Politically, the disagreements that arose in Gary have been overstated. Although the national office of the NAACP condemned the summit, many of the delegates, including those from New Jersey and Mississippi, were local branch members and leaders of the NAACP. Furthermore, the Gary Convention produced the new organization and Black Agenda that was intended. The aura of disunity captured in the film is due largely to the decision by the labor faction from Detroit’s United Auto Workers, led by the future Detroit mayor Coleman Young, to walk out on Sunday before the convention voted to establish the new organization. It has never been clear what Young’s faction wanted, other than to stall the convention and thus prevent the establishment of the new national organization that would operate outside the bounds of the Democratic Party—and as a potential rival.
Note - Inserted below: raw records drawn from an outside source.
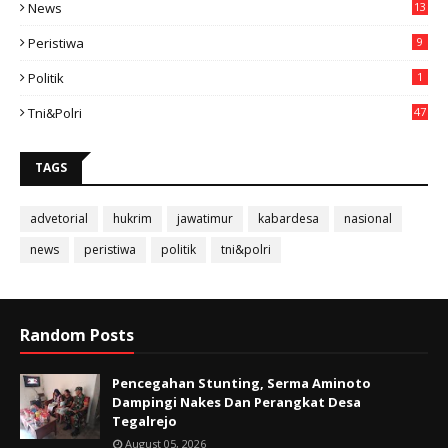
News
13
3
Peristiwa
9
Politik
1
Tni&polri
47
TAGS
advetorial
hukrim
jawatimur
kabardesa
nasional
news
peristiwa
politik
tni&polri
Random Posts
Pencegahan Stunting, Serma Aminoto
Dampingi Nakes Dan Perangkat Desa
Tegalrejo
August 05, 2026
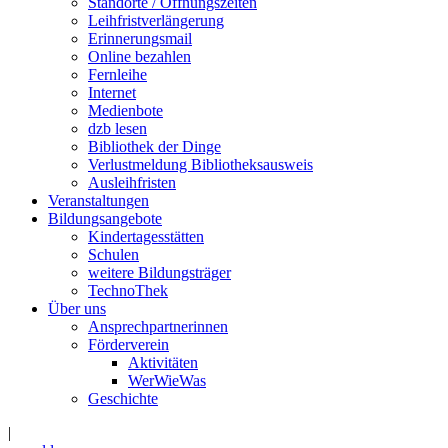
Standorte / Öffnungszeiten
Leihfristverlängerung
Erinnerungsmail
Online bezahlen
Fernleihe
Internet
Medienbote
dzb lesen
Bibliothek der Dinge
Verlustmeldung Bibliotheksausweis
Ausleihfristen
Veranstaltungen
Bildungsangebote
Kindertagesstätten
Schulen
weitere Bildungsträger
TechnoThek
Über uns
Ansprechpartnerinnen
Förderverein
Aktivitäten
WerWieWas
Geschichte
|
The National Black Assembly (NBA) was neither in the Democratic Party nor in the Republican Party; instead, it acted as a pressure group on both parties, often running independent local candidates in municipal and state elections. In 1972, delegates from the NBA attended both party conventions. Those delegates had little influence on the Republican Convention; however, the numerous delegates from Gary at the Democratic Convention influenced the adoption of several points in the Gary Agenda. The major exception was the controversial resolution on Israel, supporting Palestinian rights. That controversy was more important than the Michigan walkout, causing several Black Democrats to leave the NBA. (In fact, that resolution was passed late on Sunday when there was no quorum, and should have therefore been void. Instead, the NBA leadership honored the vote, and needlessly stepped into some quicksand.)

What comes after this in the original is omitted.